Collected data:

+++

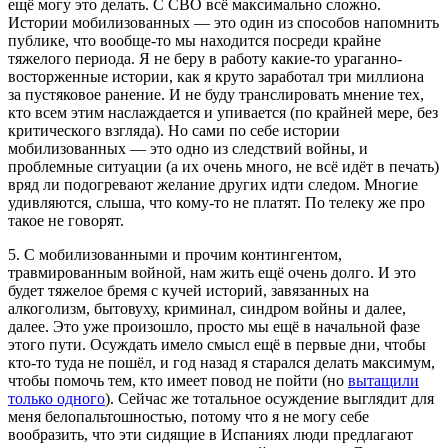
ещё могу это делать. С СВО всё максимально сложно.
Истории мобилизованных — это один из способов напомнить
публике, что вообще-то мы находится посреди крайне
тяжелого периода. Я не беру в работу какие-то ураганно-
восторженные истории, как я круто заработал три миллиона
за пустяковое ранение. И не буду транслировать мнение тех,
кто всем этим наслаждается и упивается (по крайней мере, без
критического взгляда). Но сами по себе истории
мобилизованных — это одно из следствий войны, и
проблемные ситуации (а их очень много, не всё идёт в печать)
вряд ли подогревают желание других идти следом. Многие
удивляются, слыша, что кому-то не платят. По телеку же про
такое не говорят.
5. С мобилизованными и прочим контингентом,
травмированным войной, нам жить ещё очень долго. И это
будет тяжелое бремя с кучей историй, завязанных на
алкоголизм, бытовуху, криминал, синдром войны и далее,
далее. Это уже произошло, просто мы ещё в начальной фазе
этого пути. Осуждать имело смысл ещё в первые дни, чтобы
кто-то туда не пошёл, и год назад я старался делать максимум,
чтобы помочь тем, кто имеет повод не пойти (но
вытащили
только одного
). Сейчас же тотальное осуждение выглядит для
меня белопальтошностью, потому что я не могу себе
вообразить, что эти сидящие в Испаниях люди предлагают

+++

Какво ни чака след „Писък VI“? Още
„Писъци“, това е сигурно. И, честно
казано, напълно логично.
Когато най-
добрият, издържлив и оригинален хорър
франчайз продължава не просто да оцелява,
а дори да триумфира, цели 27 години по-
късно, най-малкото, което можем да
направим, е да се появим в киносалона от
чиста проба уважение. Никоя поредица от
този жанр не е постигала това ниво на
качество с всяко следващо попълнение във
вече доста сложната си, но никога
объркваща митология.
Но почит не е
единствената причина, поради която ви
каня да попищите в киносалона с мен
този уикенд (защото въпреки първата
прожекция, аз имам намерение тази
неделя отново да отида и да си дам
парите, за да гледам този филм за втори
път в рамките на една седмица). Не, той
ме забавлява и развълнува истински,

+++

[WORK TO BE COMPLETED]: Looking back over the data above, restate word for word the lines that begin at the line with "а дори да триумфира, цели" and end at the line with "този уикенд (защото въпреки първата", inclusive.

[SOLUTION TO THIS PROBLEM]:
а дори да триумфира, цели 27 години по-
късно, най-малкото, което можем да
направим, е да се появим в киносалона от
чиста проба уважение. Никоя поредица от
този жанр не е постигала това ниво на
качество с всяко следващо попълнение във
вече доста сложната си, но никога
объркваща митология.
Но почит не е
единствената причина, поради която ви
каня да попищите в киносалона с мен
този уикенд (защото въпреки първата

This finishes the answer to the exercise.